When this matter has been thoroughly discussed, the ground will have
been prepared for considering in subsequent volumes the more special
faculties of Morality and Religion.[12]
 
 
 
 
CHAPTER II.
 
IDEAS.[13]
 
 
I now pass on to consider the only distinction which in my opinion
can be properly drawn between human and brute psychology. This is the
great distinction which furnishes a full psychological explanation of
all the many and immense differences that unquestionably do obtain
between the mind of the highest ape and the mind of the lowest savage.
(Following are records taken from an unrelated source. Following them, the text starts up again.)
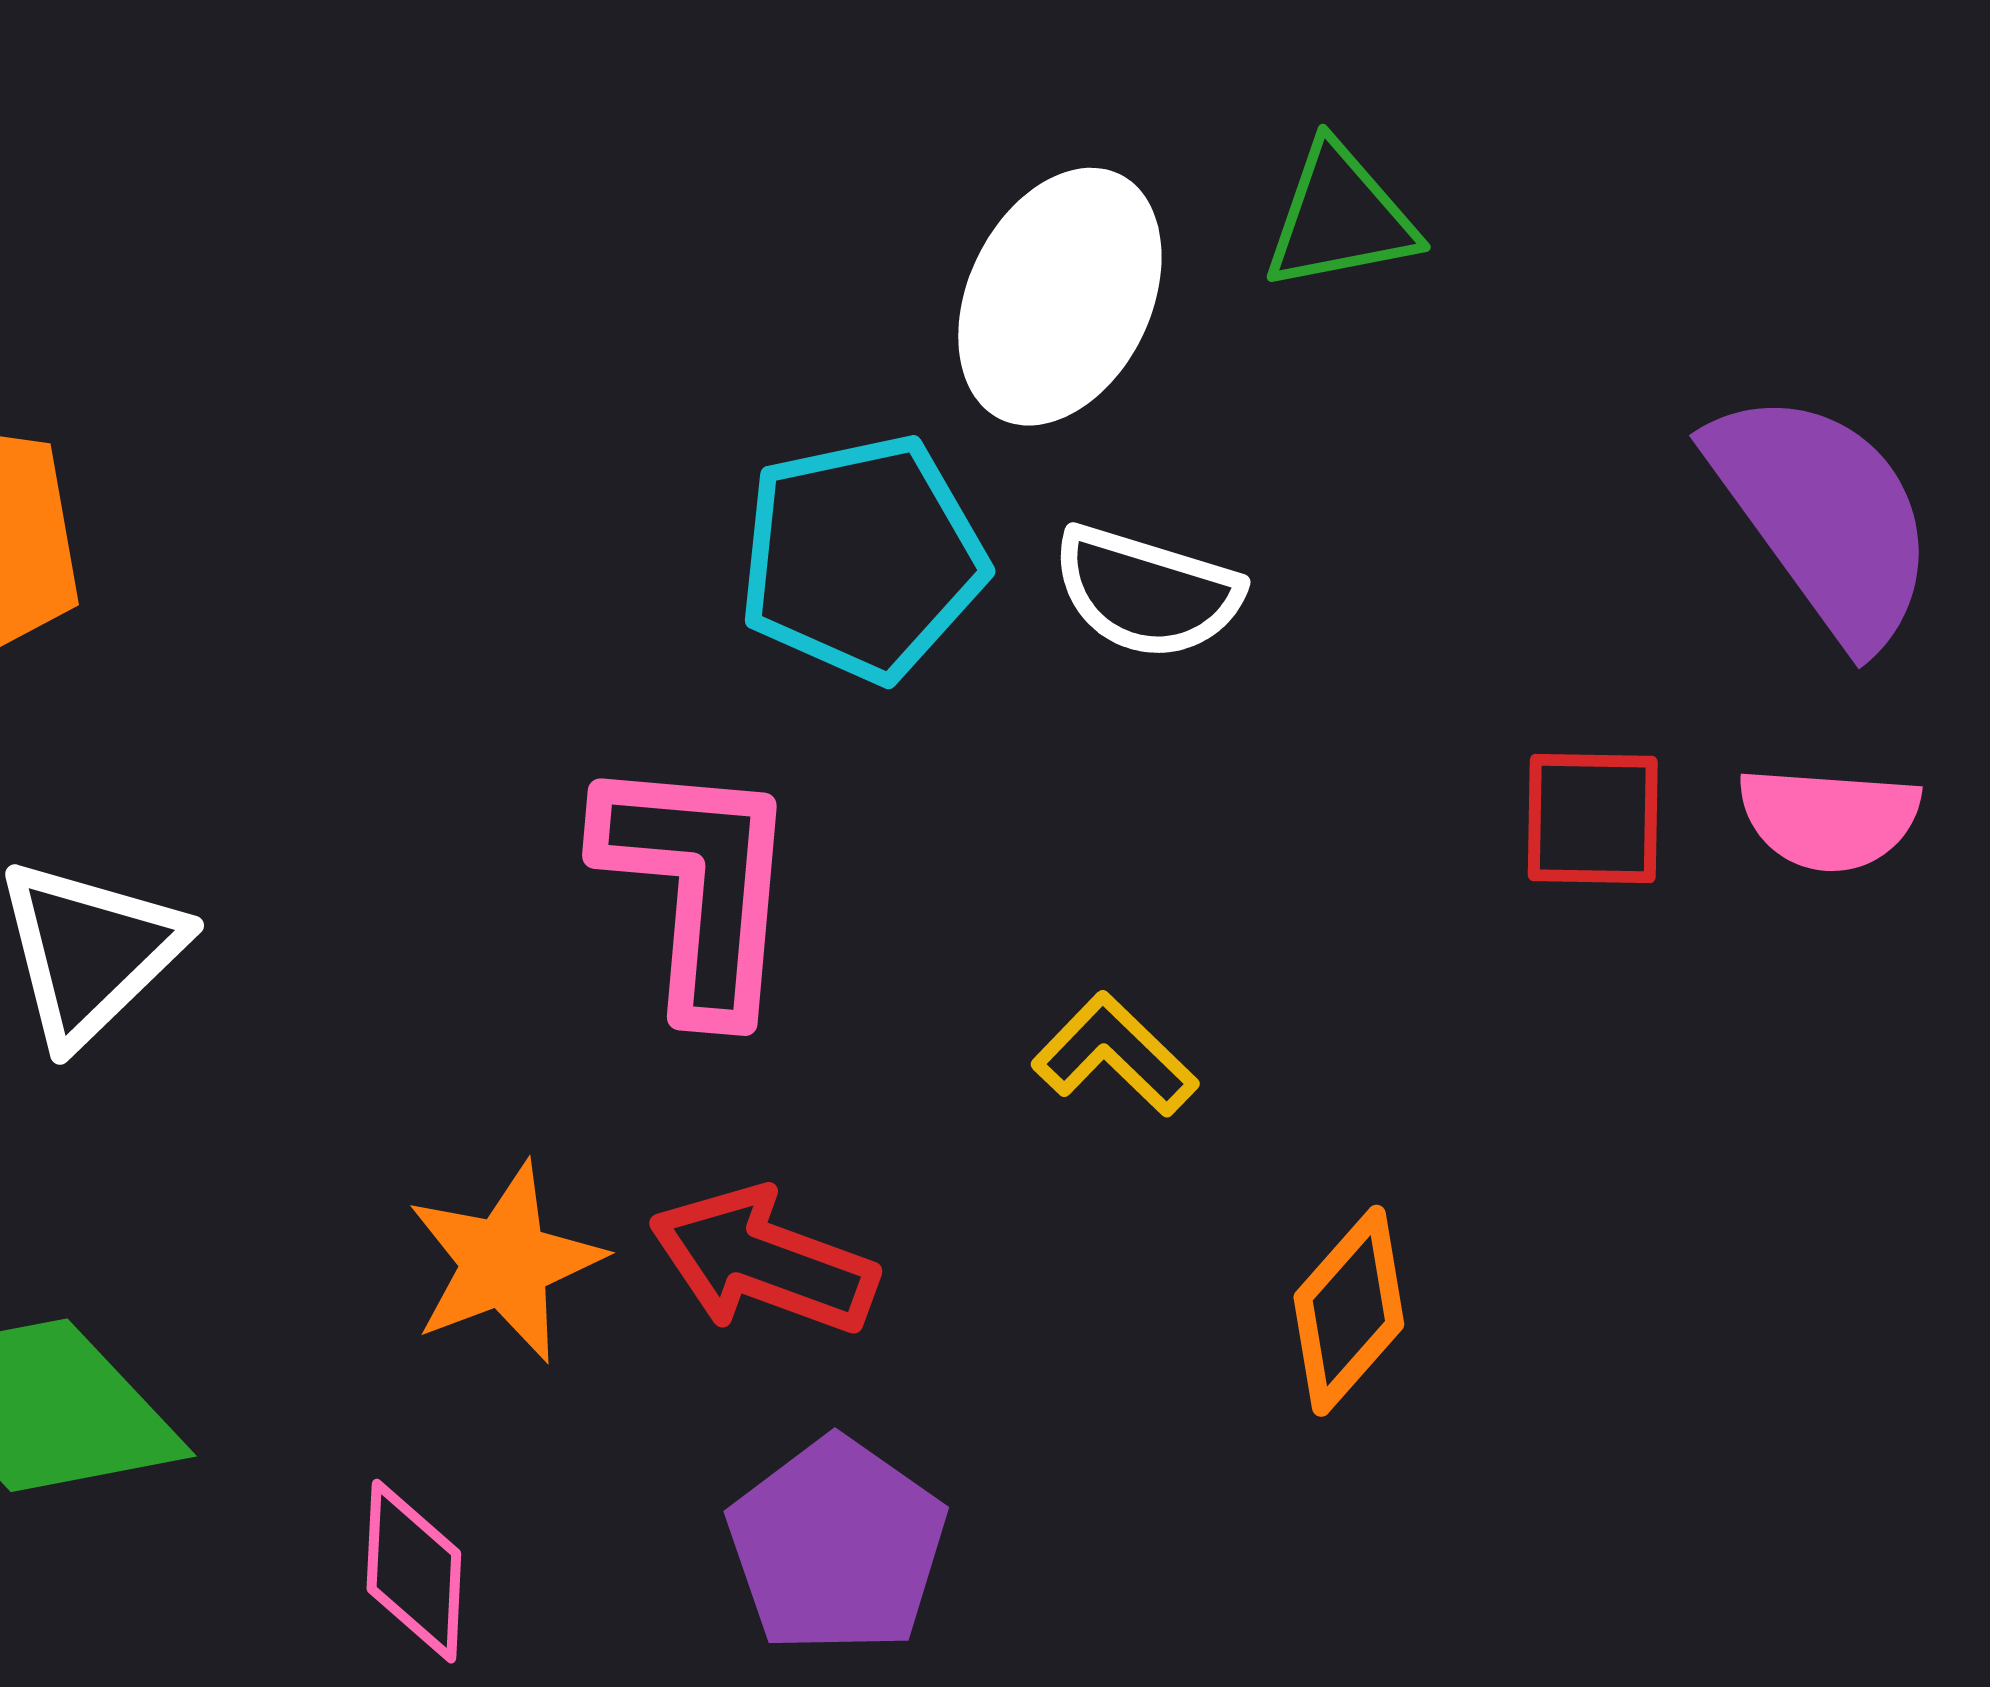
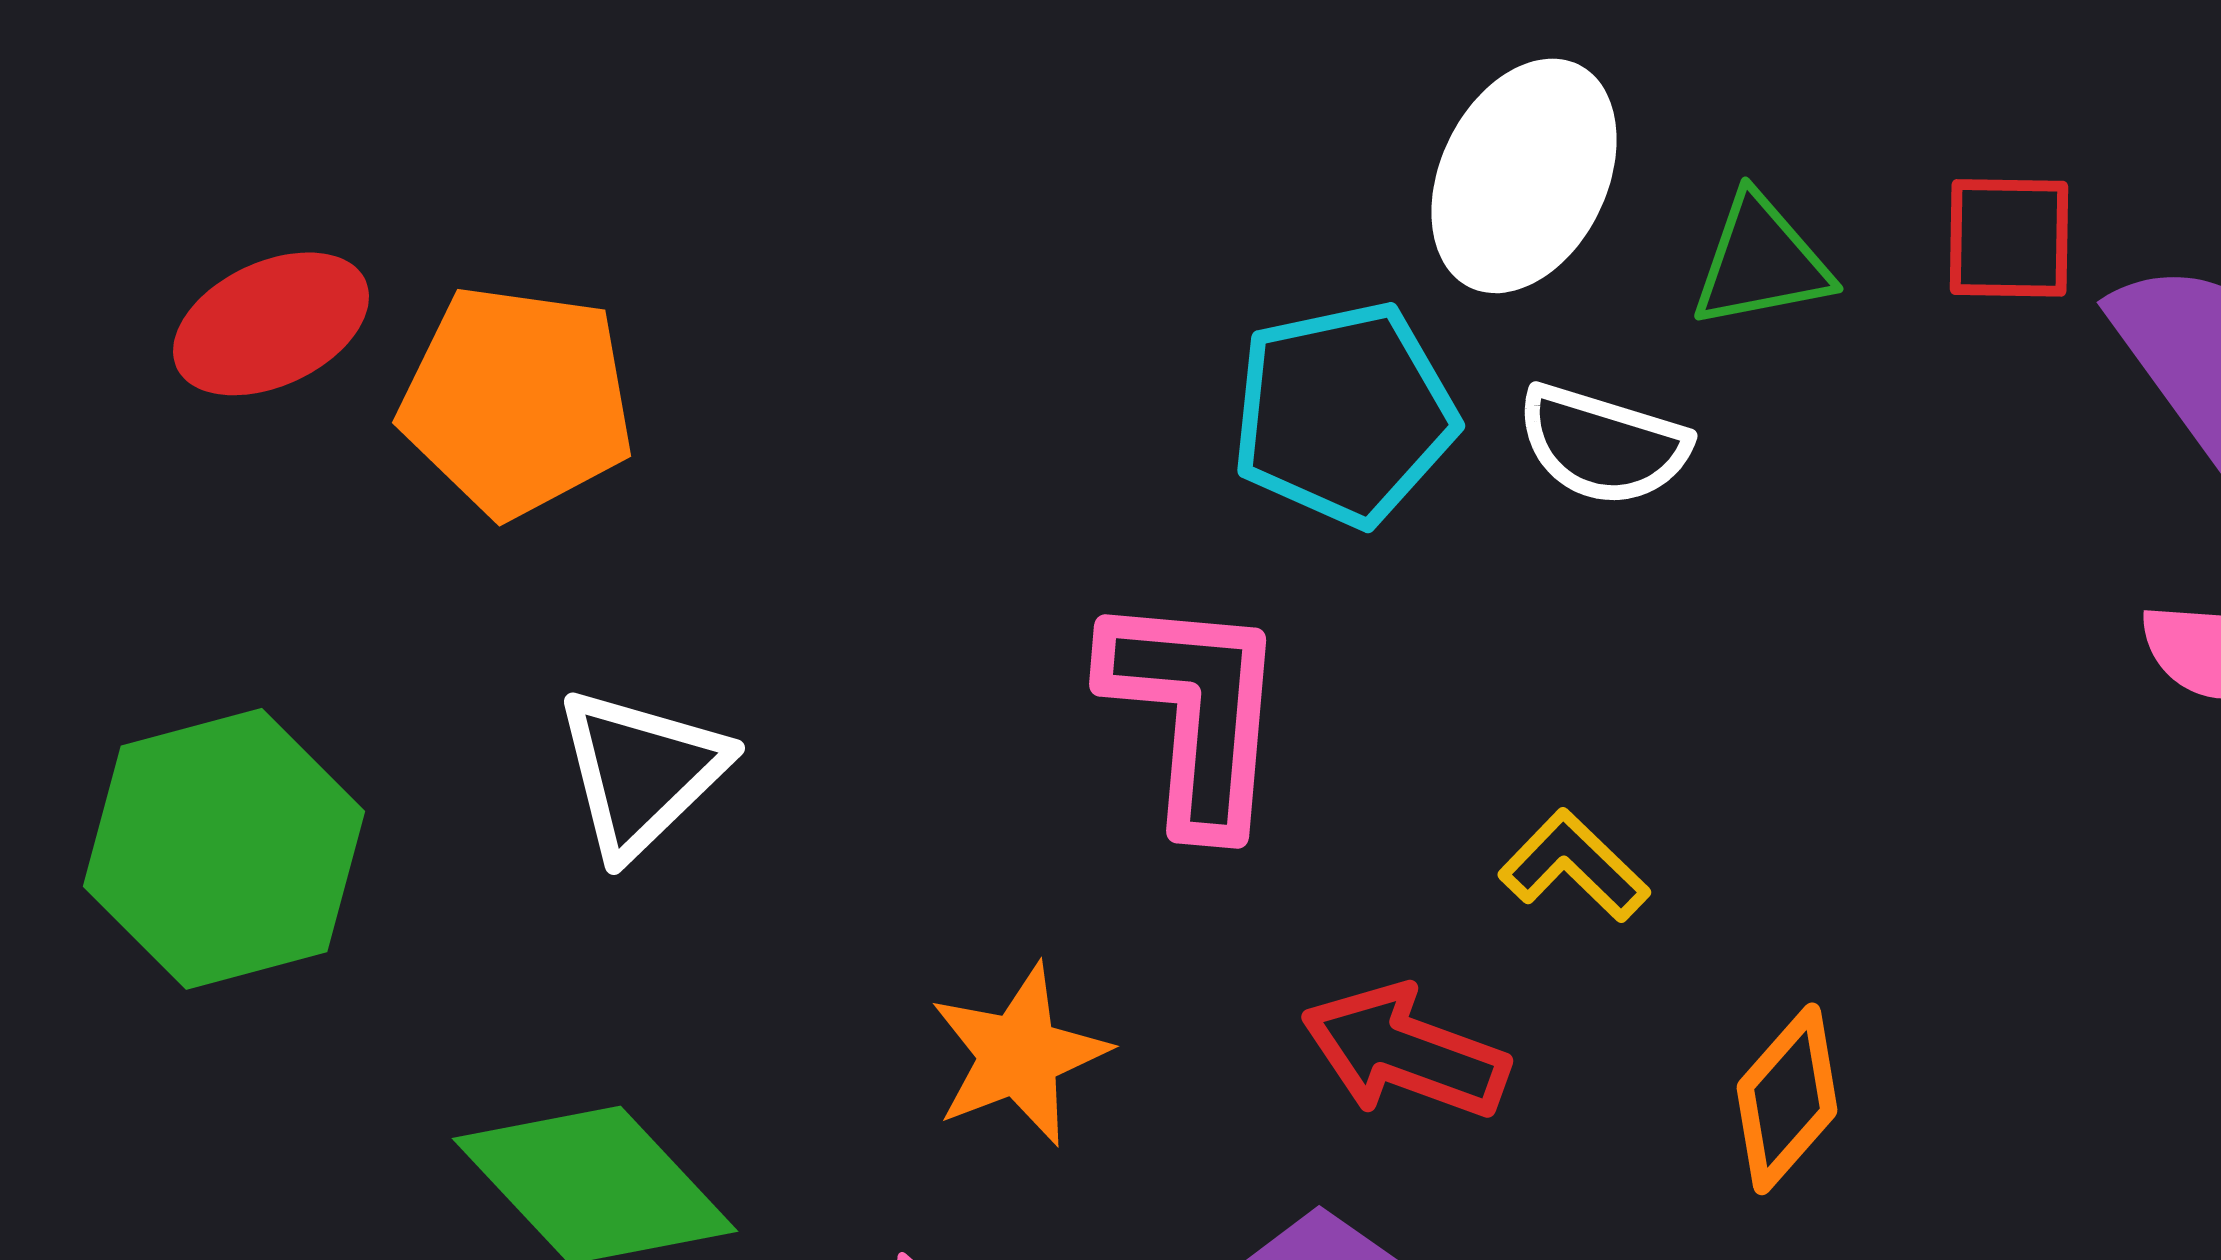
green triangle: (1340, 218) -> (1761, 262), moved
red square: (1593, 819) -> (2009, 238), moved
red arrow: (763, 1261) -> (1405, 1052), moved

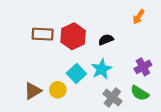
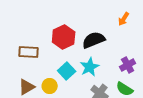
brown rectangle: (43, 34) -> (29, 52), moved
black semicircle: (106, 40) -> (94, 40), size x1.6

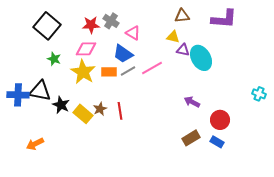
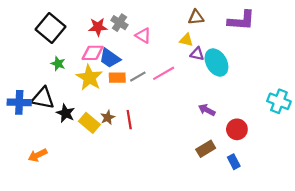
blue trapezoid: (123, 54) -> (110, 58), moved
cyan cross: (259, 94) -> (279, 101), size x1.5
blue rectangle: (217, 142) -> (234, 162), moved, turned 32

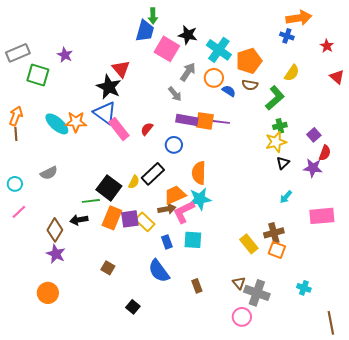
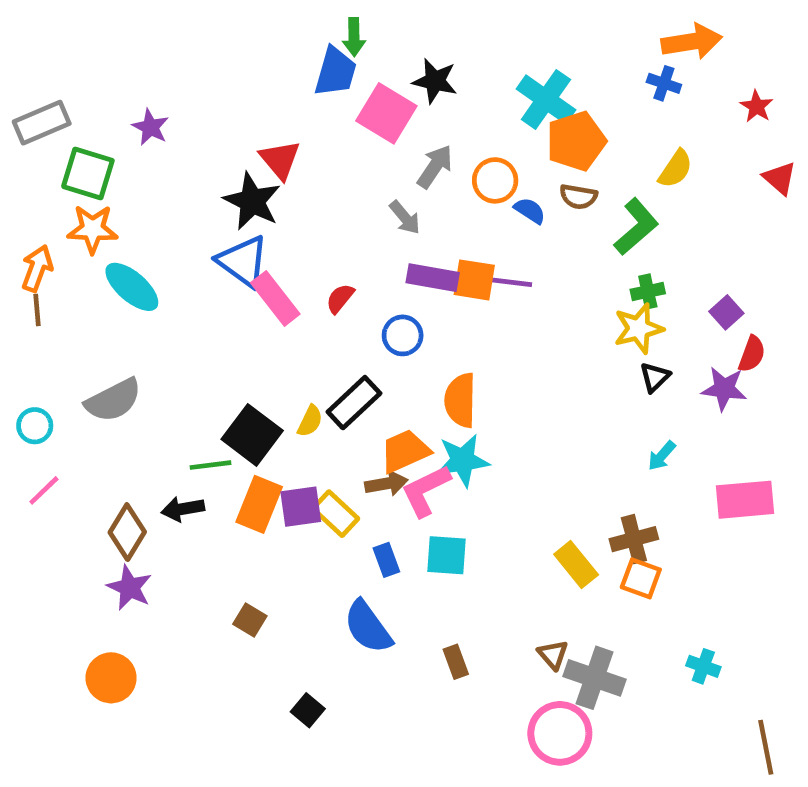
cyan cross: (219, 50) -> (546, 99), moved
orange star: (76, 122) -> (93, 229), moved
gray semicircle: (49, 173) -> (113, 400), size x1.4
pink circle: (242, 317) -> (560, 733), size x1.4

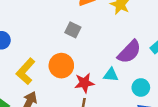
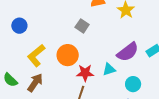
cyan triangle: (111, 75) -> (109, 69), turned -32

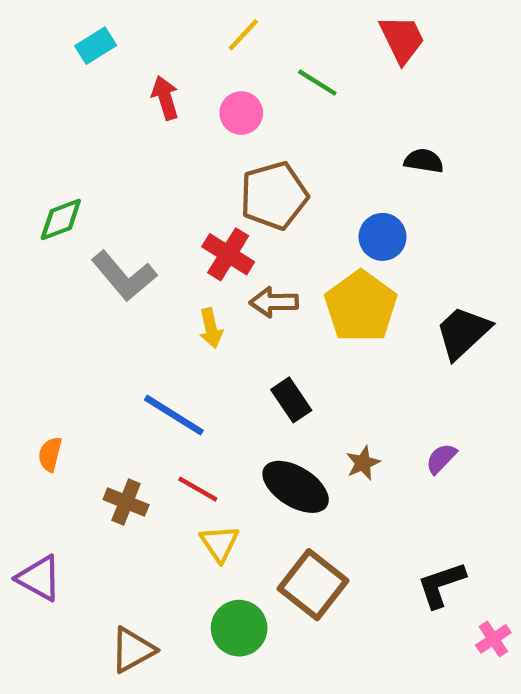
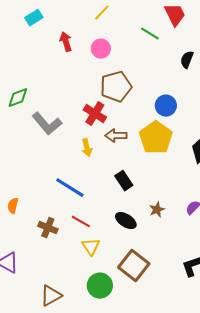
green line: (317, 83) -> (150, 34), moved
black semicircle: (424, 161) -> (187, 60), moved, turned -78
black ellipse: (296, 487) -> (126, 221), size x0.7

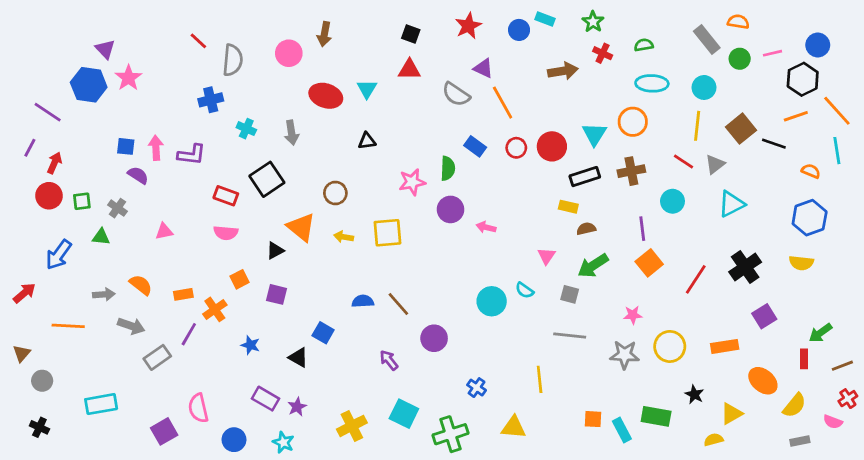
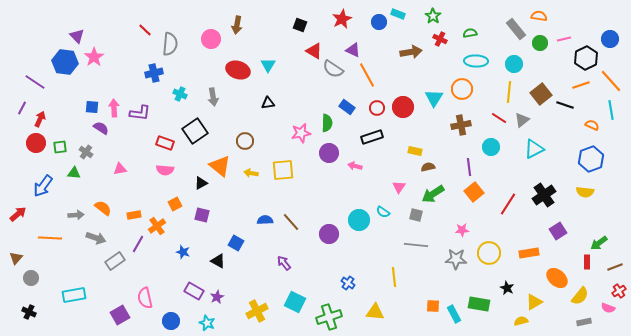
blue circle: (818, 45) -> (610, 39), moved
red triangle: (409, 70) -> (314, 51), moved, turned 30
black rectangle: (585, 177) -> (372, 137), moved
purple circle: (434, 338) -> (329, 234), moved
It is, moreover, the distinction which is now universally recognized
by psychologists of every school, from the Romanist to the agnostic in
Religion, and from the idealist to the materialist in Philosophy.
 
The distinction has been clearly enunciated by many writers, from
Aristotle downwards, but I may best render it in the words of Locke:
 
“If it may be doubted, whether beasts compound and enlarge their ideas
that way to any degree; this I think I may be positive in, that the
power of abstracting is not at all in them; and that the having of
general ideas is that which puts a perfect distinction betwixt man and
brutes, and is an excellency which the faculties of brutes do by no
means attain to. For it is evident we observe no footsteps in them of
making use of general signs for universal ideas; from which we have
reason to imagine, that they have not the faculty of abstracting, or
making general ideas, since they have no use of words, or any other
general signs.
 
“Nor can it be imputed to their want of fit organs to frame articulate
sounds that they have no use or knowledge of general words; since
many of them, we find, can fashion such sounds, and pronounce words
distinctly enough, but never with any such application; and, on the
other side, men, who through some defect in the organs want words,
yet fail not to express their universal ideas by signs, which serve
them instead of general words; a faculty which we see beasts come
short in. And therefore I think we may suppose, that it is in this
that the species of brutes are discriminated from men; and it is that
proper difference wherein they are wholly separated, and which at
last widens to so vast a distance; for if they have any ideas at all,
and are not bare machines (as some would have them), we cannot deny
them to have some reason. It seems evident to me, that they do some
of them in certain instances reason, as that they have sense; but it
is only in particular ideas, just as they received them from their
senses. They are the best of them tied up within those narrow bounds,
and have not (as I think) the faculty to enlarge them by any kind of
abstraction.”[14]
 
Here, then, we have stated, with all the common-sense lucidity of this
great writer, what we may term the initial or basal distinction of
which we are in search: it is that “proper difference” which, narrow
at first as the space included between two lines of rails at their
point of divergence, “at last widens to so vast a distance” as to end
almost at the opposite poles of mind. For, by a continuous advance
along the same line of development, the human mind is enabled to think
about abstractions of its own making, which are more and more remote
from the sensuous perception of concrete objects; it can unite these
abstractions into an endless variety of ideal combinations; these, in
turn, may become elaborated into ideal constructions of a more and
more complex character; and so on until we arrive at the full powers
of introspective thought with which we are each one of us directly
cognisant.
 
* * * * *
 
We now approach what is at once a matter of refined analysis, and a
set of questions which are of fundamental importance to the whole
superstructure of the present work. I mean the nature of abstraction,
and the classification of ideas. No small amount of ambiguity still
hangs about these important subjects, and in treating of them it is
impossible to employ terms the meanings of which are agreed upon by all
psychologists. But I will carefully define the meanings which I attach
to these terms myself, and which I think are the meanings that they
ought to bear. Moreover, I will end by adopting a classification which
is to some extent novel, and by fully giving my reasons for so doing.